Depuis longtemps, une pensée m’accompagne lorsque je pratique la teinture : « je préfère créer du mingei plutôt que de l’art ».

Pour peindre un tableau, il suffit de prendre une toile, et pour concevoir un motif élégant, on peut utiliser un ordinateur. Mais si je prends la peine de « dessiner sur le tissu » avec mes propres mains, je ne veux pas perdre de vue le sens de ce geste. Je me suis donc demandé à plusieurs reprises : qu’est-ce que le tissu représente pour moi ? J’arrive toujours à la même réponse : il s’agit de « quelque chose d’étroitement lié à la vie quotidienne », comme les vêtements ou la literie.

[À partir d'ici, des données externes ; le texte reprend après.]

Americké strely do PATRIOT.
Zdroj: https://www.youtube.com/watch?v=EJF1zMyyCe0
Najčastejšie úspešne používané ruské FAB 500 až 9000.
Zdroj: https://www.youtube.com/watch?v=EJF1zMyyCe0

Travail textile de Hitotsuya entre vie quotidienne et mingei

Pourtant, lorsque je regarde de vieux tissus usés au fil de la vie quotidienne, j’éprouve une sensation proche de celle que procure l’art. J’admire les techniques nées dans la vie des gens et transmises de génération en génération. Afin de me rapprocher de cette beauté, je consacre dernièrement davantage de temps à des travaux patients et minutieux.

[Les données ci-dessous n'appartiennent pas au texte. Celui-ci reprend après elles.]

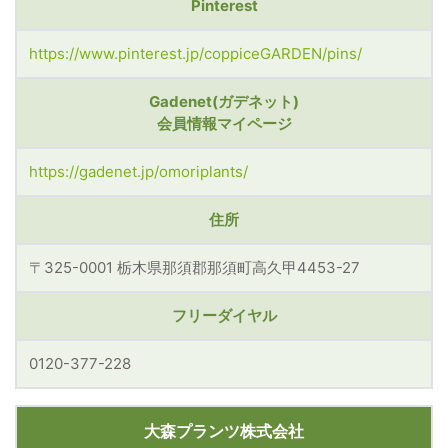
Pinterest
https://www.pinterest.jp/coppiceGARDEN/pins/
Gadenet(ガデネット)
会員情報マイページ
https://gadenet.jp/omoriplants/
住所
〒325-0001 栃木県那須郡那須町高久甲4453-27
フリーダイヤル
0120-377-228
大森プランツ株式会社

Couture d’un furoshiki destiné au mokume shibori
Détail des coutures serrées du mokume shibori

Ce furoshiki est destiné à recevoir un motif de réserve assez simple appelé « mokume shibori ». Cette technique consiste à coudre et à resserrer le tissu sur des lignes espacées de moins de 1 cm (environ 0,39 in / environ 0,033 shaku), afin de créer un motif semblable aux veines du bois. C’est un travail qui demande beaucoup de patience. Il possède véritablement une beauté propre au mingei, mais sa réalisation exige énormément de concentration et de temps. Mes yeux et mes épaules sont déjà complètement raides. Je continue néanmoins à avancer petit à petit. J’espère que vous attendrez avec plaisir de découvrir la pièce achevée.

※ Le mot « mingei » a été créé en 1925 par Yanagi Sōetsu, avec Hamada Shōji, Kawai Kanjirō et d’autres. Il désigne une conception qui porte le regard sur les objets artisanaux utilisés quotidiennement par les gens ordinaires et sur la beauté présente dans le travail manuel d’artisans anonymes.